Con-con should address sociopolitical problems
The House of Representatives committee on constitutional amendments is pushing for the formation of a hybrid constitutional convention (con-con) in the bid to revise the 1987 Constitution.
We need to do our part other than simply oppose.
There are contentious elements, namely, the composition of the convention, the reform platform of candidates for delegate, the manner of choosing delegates, and the depth and breadth of public consultation expected of the con-con.
For Kapatiran Party, among others, the constitutional convention could be composed of 253 delegates from the current 253 legislative districts, with the same qualifications as those required of members of the House of Representatives. All members of Congress who were elected during the May 2022 elections, together with their relatives within the second civil degree of consanguinity and affinity, are disqualified from running as delegates to the con-con.
The candidate shall include his statement of the principal constitutional reforms, programs, or policies he proposes to advocate if elected to the con-con, and a copy of such statement to be posted conspicuously in each polling place in the district.

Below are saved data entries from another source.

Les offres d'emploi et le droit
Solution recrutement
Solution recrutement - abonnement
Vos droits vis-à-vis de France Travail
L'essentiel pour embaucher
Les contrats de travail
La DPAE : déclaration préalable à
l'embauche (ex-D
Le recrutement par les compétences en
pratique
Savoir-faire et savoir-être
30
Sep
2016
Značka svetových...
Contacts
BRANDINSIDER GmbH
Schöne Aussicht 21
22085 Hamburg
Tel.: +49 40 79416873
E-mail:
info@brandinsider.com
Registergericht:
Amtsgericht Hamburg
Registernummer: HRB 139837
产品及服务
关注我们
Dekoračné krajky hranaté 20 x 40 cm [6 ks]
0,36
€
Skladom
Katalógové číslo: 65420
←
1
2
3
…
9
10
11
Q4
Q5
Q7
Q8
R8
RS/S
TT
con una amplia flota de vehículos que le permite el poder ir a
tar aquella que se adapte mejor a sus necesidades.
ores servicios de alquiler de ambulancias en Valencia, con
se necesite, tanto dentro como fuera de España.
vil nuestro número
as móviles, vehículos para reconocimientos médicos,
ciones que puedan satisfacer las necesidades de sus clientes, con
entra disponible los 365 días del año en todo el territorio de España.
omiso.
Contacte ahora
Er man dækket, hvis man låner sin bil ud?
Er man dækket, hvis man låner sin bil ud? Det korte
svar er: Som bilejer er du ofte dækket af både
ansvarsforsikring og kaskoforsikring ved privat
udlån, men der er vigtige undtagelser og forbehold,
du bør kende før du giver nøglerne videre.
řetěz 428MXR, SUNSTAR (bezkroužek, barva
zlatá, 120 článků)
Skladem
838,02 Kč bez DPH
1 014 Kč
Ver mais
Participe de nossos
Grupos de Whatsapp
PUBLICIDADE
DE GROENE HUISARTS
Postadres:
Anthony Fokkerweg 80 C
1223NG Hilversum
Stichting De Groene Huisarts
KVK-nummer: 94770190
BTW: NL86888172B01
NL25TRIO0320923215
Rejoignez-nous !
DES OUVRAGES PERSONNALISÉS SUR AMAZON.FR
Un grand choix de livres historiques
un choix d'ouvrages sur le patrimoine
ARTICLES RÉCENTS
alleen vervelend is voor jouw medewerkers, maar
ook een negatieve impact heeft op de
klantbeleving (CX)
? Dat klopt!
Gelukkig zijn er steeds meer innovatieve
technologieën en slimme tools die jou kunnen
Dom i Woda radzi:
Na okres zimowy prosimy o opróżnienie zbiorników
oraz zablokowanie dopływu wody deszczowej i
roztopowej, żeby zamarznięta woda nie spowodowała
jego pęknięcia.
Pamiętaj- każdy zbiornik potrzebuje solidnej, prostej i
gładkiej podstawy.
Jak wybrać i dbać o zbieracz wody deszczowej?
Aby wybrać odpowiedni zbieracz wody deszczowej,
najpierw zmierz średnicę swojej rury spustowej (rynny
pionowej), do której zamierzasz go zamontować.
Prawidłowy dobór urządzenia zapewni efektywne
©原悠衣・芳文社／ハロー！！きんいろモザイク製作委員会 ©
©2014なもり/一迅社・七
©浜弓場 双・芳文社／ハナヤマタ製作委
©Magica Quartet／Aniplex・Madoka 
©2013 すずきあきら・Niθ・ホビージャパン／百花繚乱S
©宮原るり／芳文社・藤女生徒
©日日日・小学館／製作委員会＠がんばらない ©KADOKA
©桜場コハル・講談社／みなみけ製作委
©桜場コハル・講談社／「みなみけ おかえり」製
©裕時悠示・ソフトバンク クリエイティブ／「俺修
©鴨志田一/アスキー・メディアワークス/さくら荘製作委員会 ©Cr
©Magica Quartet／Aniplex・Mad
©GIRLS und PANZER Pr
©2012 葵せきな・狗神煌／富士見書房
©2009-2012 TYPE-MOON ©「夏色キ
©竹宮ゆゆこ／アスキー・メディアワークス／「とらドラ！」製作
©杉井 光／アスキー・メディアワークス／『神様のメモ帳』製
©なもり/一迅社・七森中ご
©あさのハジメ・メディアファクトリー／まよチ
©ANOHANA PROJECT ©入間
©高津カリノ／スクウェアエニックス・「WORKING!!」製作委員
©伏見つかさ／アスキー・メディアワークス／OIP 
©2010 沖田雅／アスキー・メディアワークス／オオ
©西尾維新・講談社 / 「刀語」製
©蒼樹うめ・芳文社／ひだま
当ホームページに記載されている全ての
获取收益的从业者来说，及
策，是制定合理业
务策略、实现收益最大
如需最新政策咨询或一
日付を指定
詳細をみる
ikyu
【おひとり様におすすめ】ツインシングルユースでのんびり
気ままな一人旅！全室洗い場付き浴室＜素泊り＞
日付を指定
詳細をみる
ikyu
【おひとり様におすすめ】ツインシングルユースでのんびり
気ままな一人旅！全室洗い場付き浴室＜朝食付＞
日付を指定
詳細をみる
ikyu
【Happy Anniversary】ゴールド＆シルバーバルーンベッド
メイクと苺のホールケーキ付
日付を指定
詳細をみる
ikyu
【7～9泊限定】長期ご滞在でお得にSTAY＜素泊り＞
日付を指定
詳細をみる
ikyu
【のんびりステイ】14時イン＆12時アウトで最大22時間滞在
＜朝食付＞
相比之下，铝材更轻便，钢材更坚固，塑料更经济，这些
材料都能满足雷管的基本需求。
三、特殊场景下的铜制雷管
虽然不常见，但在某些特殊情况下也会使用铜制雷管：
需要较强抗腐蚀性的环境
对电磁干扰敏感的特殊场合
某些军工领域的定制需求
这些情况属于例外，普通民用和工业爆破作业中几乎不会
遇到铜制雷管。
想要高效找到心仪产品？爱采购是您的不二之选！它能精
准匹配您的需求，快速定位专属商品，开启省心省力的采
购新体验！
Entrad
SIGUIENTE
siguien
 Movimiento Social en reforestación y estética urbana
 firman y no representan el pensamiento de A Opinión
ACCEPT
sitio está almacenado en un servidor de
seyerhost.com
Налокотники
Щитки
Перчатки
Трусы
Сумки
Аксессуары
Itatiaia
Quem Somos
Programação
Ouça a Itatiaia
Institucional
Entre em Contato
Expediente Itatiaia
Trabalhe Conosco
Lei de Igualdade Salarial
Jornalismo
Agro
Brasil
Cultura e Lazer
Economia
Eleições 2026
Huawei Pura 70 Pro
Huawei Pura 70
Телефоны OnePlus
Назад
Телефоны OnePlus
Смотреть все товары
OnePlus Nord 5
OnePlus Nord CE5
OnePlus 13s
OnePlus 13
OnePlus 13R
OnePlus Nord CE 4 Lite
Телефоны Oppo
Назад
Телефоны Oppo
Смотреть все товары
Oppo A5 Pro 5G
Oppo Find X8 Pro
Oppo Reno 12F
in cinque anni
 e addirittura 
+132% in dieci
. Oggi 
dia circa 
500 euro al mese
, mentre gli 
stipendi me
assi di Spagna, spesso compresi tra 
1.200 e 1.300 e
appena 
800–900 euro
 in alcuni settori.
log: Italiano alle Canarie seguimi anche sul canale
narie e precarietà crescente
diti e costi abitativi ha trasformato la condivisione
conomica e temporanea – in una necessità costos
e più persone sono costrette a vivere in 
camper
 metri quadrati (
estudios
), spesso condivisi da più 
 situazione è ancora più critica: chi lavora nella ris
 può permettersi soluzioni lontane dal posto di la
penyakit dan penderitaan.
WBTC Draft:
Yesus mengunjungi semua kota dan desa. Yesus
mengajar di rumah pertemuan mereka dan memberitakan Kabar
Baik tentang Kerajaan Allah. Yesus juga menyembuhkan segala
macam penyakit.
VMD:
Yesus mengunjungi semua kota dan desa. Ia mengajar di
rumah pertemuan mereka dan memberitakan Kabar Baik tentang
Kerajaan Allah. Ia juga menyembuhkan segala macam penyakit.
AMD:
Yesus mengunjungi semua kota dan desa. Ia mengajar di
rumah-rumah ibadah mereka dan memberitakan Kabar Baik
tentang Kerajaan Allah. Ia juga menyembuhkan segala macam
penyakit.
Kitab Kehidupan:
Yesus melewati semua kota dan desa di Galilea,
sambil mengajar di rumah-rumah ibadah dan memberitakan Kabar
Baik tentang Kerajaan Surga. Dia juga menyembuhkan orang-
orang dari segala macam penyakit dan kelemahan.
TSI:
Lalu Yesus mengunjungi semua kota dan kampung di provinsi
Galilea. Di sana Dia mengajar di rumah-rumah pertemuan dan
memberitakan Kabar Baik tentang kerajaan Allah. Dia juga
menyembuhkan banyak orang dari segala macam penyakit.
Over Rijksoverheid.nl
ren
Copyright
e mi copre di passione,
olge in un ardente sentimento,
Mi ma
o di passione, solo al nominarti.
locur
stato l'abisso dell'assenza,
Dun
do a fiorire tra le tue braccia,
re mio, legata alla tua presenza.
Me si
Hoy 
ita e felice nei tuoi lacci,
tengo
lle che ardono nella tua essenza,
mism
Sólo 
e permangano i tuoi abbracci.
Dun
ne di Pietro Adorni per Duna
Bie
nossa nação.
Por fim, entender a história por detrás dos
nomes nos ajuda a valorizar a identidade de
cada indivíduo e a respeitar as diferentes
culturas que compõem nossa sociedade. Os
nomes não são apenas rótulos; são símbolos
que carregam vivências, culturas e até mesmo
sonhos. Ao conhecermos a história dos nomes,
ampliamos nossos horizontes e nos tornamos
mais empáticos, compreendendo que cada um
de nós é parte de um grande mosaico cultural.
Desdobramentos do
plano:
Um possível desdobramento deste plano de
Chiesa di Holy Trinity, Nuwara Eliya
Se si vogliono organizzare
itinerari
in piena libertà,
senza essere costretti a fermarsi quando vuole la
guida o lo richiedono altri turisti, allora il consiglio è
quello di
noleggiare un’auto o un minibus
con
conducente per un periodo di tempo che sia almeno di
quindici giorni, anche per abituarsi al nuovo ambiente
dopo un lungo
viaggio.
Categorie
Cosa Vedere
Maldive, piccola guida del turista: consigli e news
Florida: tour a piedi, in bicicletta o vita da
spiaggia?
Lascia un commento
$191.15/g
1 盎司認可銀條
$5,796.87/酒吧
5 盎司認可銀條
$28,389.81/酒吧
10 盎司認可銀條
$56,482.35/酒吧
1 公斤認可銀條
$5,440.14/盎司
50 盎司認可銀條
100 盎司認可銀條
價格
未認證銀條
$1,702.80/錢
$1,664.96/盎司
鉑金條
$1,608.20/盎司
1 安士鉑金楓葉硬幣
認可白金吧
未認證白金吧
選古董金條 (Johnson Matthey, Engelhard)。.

Any person elected as a delegate to the con-con shall not be qualified to run for any public office in any election or to assume any appointive office or position in any branch of the government until after the May 12, 2025, mid-term elections.
Why we need constitutional reform requires us only to take stock of what we are today and what the prospects are, 36 years after the ratification of the 1987 Constitution. The true object of reform is to address our nation’s unceasing sociopolitical problems in their entirety. The question is, how can we least prevent unwanted self-interests from seeping in or best ensure the true object of the con-con is upheld?
Call for unity presents itself through different circumstances or varying issues. In the push for con-con, there can be unity on the conditions for its conduct. We need to and can find those. There is no such thing as not being ready. We are ready if we want to be.
When Filipinos unite, they set in motion public discourse through, by, and among those in the academe, business, media, entertainment, government, offices, homes, on streets, etc. on the aforesaid contentious elements, if such convention is to proceed.